Sur le mariage, autrement dit l’union de l’homme et de la femme en vue de la perpétuation de l’espèce, la Genèse - le premier livre de la Bible -, nous propose non pas une mais deux versions, dont l’une, la plus célèbre, fait de la femme un sous-produit de l’homme, et l’autre place les deux sexes sur le même plan :
Le Seigneur Dieu fit tomber dans une torpeur l’homme qui s’endormit ; il prit l’une de ses côtes et referma les chairs à sa place. Le Seigneur Dieu transforma la côte qu’il avait prise à l’homme en une femme qu'il lui amena. L’homme s’écria :
« Voici cette fois l’os de mes os et la chair de ma chair,
celle-ci, on l’appellera femme [isha en hébreu] car c’est de l’homme [ish en hébreu] qu’elle a été prise » (Gen, 2, 21-23).
Dieu créa l’homme à son image,
à l’image de Dieu il le créa ;
mâle et femelle il les créa.
Dieu les bénit et Dieu leur dit : « Soyez féconds et prolifiques, remplissez la terre et dominez-la… » (Gen, I, 27-28).

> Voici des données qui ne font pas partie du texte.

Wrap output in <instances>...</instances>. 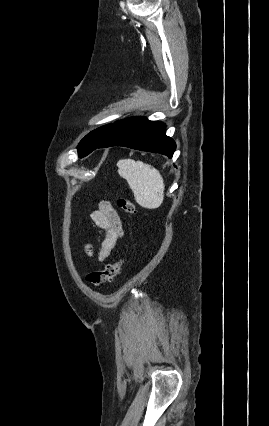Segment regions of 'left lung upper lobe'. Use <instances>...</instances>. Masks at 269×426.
Returning <instances> with one entry per match:
<instances>
[{"label": "left lung upper lobe", "mask_w": 269, "mask_h": 426, "mask_svg": "<svg viewBox=\"0 0 269 426\" xmlns=\"http://www.w3.org/2000/svg\"><path fill=\"white\" fill-rule=\"evenodd\" d=\"M113 124L97 128L85 136L78 145V156L83 158L91 153L104 139Z\"/></svg>", "instance_id": "1"}]
</instances>
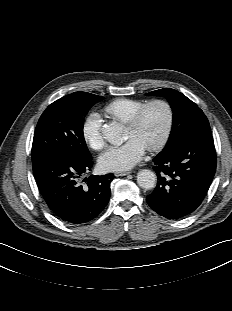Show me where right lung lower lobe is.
I'll return each mask as SVG.
<instances>
[{
  "label": "right lung lower lobe",
  "mask_w": 232,
  "mask_h": 311,
  "mask_svg": "<svg viewBox=\"0 0 232 311\" xmlns=\"http://www.w3.org/2000/svg\"><path fill=\"white\" fill-rule=\"evenodd\" d=\"M91 160L50 153L33 159L37 186L53 213L63 221L80 224L93 220L110 199L112 174L80 176L91 171Z\"/></svg>",
  "instance_id": "1"
}]
</instances>
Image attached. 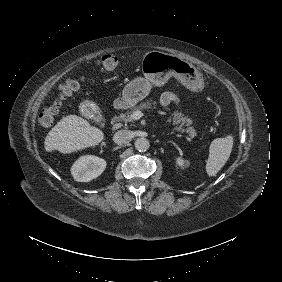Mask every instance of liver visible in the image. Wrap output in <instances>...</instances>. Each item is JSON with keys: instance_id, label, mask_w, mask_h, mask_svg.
<instances>
[{"instance_id": "obj_1", "label": "liver", "mask_w": 282, "mask_h": 282, "mask_svg": "<svg viewBox=\"0 0 282 282\" xmlns=\"http://www.w3.org/2000/svg\"><path fill=\"white\" fill-rule=\"evenodd\" d=\"M104 139L103 132L93 127L79 116L63 117L47 134L44 142L45 150H58L71 153L87 147L98 145Z\"/></svg>"}]
</instances>
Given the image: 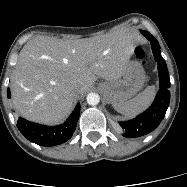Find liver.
I'll return each mask as SVG.
<instances>
[{
	"label": "liver",
	"instance_id": "6515ba94",
	"mask_svg": "<svg viewBox=\"0 0 187 187\" xmlns=\"http://www.w3.org/2000/svg\"><path fill=\"white\" fill-rule=\"evenodd\" d=\"M137 39L129 30L79 40L32 38L20 51L13 72L14 107L30 121L62 122L74 98L86 93L98 78L115 81L122 77Z\"/></svg>",
	"mask_w": 187,
	"mask_h": 187
}]
</instances>
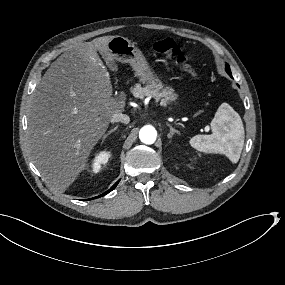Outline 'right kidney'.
I'll use <instances>...</instances> for the list:
<instances>
[{"mask_svg":"<svg viewBox=\"0 0 285 285\" xmlns=\"http://www.w3.org/2000/svg\"><path fill=\"white\" fill-rule=\"evenodd\" d=\"M110 157H111L110 151H101L98 154H96L91 165L92 171L94 173H98L101 170L102 165L107 164Z\"/></svg>","mask_w":285,"mask_h":285,"instance_id":"right-kidney-1","label":"right kidney"}]
</instances>
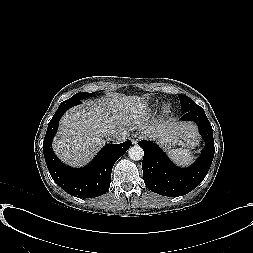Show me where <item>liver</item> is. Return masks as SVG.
<instances>
[{
  "label": "liver",
  "mask_w": 253,
  "mask_h": 253,
  "mask_svg": "<svg viewBox=\"0 0 253 253\" xmlns=\"http://www.w3.org/2000/svg\"><path fill=\"white\" fill-rule=\"evenodd\" d=\"M134 130L161 144L173 141L192 148L198 143L197 127L193 123L173 118L150 122L146 102L140 97L113 93L102 100L88 101L86 106L70 109L60 120L53 150L63 162L81 167L108 141L111 132Z\"/></svg>",
  "instance_id": "liver-1"
}]
</instances>
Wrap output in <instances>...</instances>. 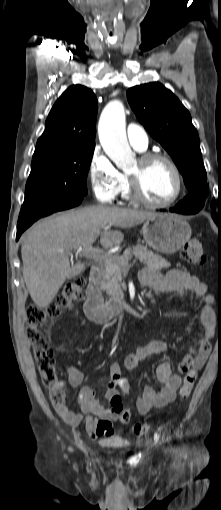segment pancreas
<instances>
[{"label":"pancreas","instance_id":"cf45deb5","mask_svg":"<svg viewBox=\"0 0 221 510\" xmlns=\"http://www.w3.org/2000/svg\"><path fill=\"white\" fill-rule=\"evenodd\" d=\"M135 256L143 264L149 268L160 271L171 266L170 262L162 256L150 251L147 247L137 244L131 248H127L122 255H112L109 264L104 263L102 267L101 287L110 295L121 294L122 273L129 268V260Z\"/></svg>","mask_w":221,"mask_h":510}]
</instances>
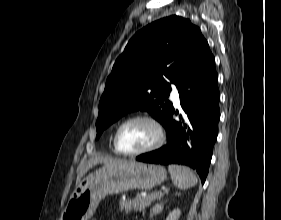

Ce doublon vient de ce que la Bible est la juxtaposition de récits conçus à différentes époques. Il a cela de pratique qu’il satisfait tous les points de vue !
Les théologiens des trois religions monothéistes mettent en avant l’une ou l’autre version selon qu’ils veulent promouvoir l’égalité des sexes ou signifier la prédominance de l’homme sur la femme.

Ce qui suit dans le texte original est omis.